Angucken muss man sich wohl auch noch einmal, wie man die Gala elegant glättet, ohne am Ende als Zensurstelle dazustehen. Komiker Oliver Pocher hatte am Sonntag bei der Gala vor 1200 Gästen im Kölner Coloneum einige Scherze über die ARD gerissen; außerdem hatte er sich darüber lustig gemacht, dass "Bernd das Brot der einzige beim MDR ohne Vorstrafen" sei. In der Aufzeichnung war die betreffende Stelle rausgeschnitten worden.

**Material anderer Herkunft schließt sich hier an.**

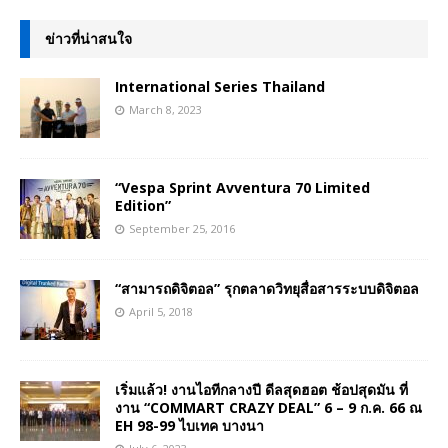
ข่าวที่น่าสนใจ
International Series Thailand
March 8, 2023
“Vespa Sprint Avventura 70 Limited
Edition”
September 25, 2016
“สามารถดิจิตอล” รุกตลาดวิทยุสื่อสารระบบดิจิตอล
April 5, 2018
เริ่มแล้ว! งานไอทีกลางปี ดีลสุดฮอต ช้อปสุดมัน ที่
งาน “COMMART CRAZY DEAL” 6 – 9 ก.ค. 66 ณ
EH 98-99 ไบเทค บางนา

Pikant: Der Produzent der von RTL übertragenen Fernsehpreis-Gala ist Werner Kimmig, der auch mit dem inzwischen wegen finanzieller Unregelmäßigkeiten entlassenen MDR-Unterhaltungschef Udo Foht in geschäftlicher Verbindung stand. Kimmig produziert unter anderem auch die vom MDR verantwortete Bambi-Verleihung für die ARD.

RTL-Sprecherin Anke Eickmeyer rechtfertigte den groben Schnitt bei der Fernsehpreis-Aufzeichnung mit den Worten: "Wir hatten uns an diesem Abend auf die Fahnen geschrieben, würdevoll und positiv mit Nominierten, Preisträgern und Mit-Stiftern umzugehen. Dies wurde an dieser Stelle der Verleihung nicht erfüllt."

Würde, verordnetes Positiv-Denken, vermeintliche Exklusiv-Neuigkeiten - eine unterhaltsame Show wird daraus natürlich nicht. Ein Konservenprodukt, das man einerseits künstlich aktuell zu halten versucht und andererseits langweilig entschärft, kann kaum die öffentliche Wucht entfalten, die sich die Verantwortlichen von einer solchen Veranstaltung erhoffen. Die Rechnung kam denn auch prompt: Nur 2,41 Millionen Zuschauer (Marktanteil: 8,7 Prozent) schalteten die Möchtegern-Glamour-Parade bei RTL ein, die schnurrige Treuhand-Posse "Stankowskis Millionen" im ZDF sahen mit 5,19 Millionen Menschen (15,2 Prozent) indes gleich doppelt so viele Zuschauer. Unter Aufmerksamkeitsgesichtspunkten ein Desaster für das gesamte deutsche Fernsehen.

Hinzu kommt, dass der von ARD, ZDF, RTL und Sat.1 ausgelobte Preis immer mehr als Proporz-Veranstaltung der beteiligten Sender daherkommt. Für die Fernsehmacher selbst steht der renommierte Grimme-Preis, der jährlich ohne Einflussnahme der Sender vergeben wird, sehr viel höher im Kurs.

Wenn nicht eine umfassende Justierung der Gähn-Gala Deutscher Fernsehpreis stattfindet, kann die Forderung nur lauten: Schafft den Fernsehpreis ab! Diese Lösung wäre für alle Beteiligten, um mit RTL zu argumentieren, würdevoller.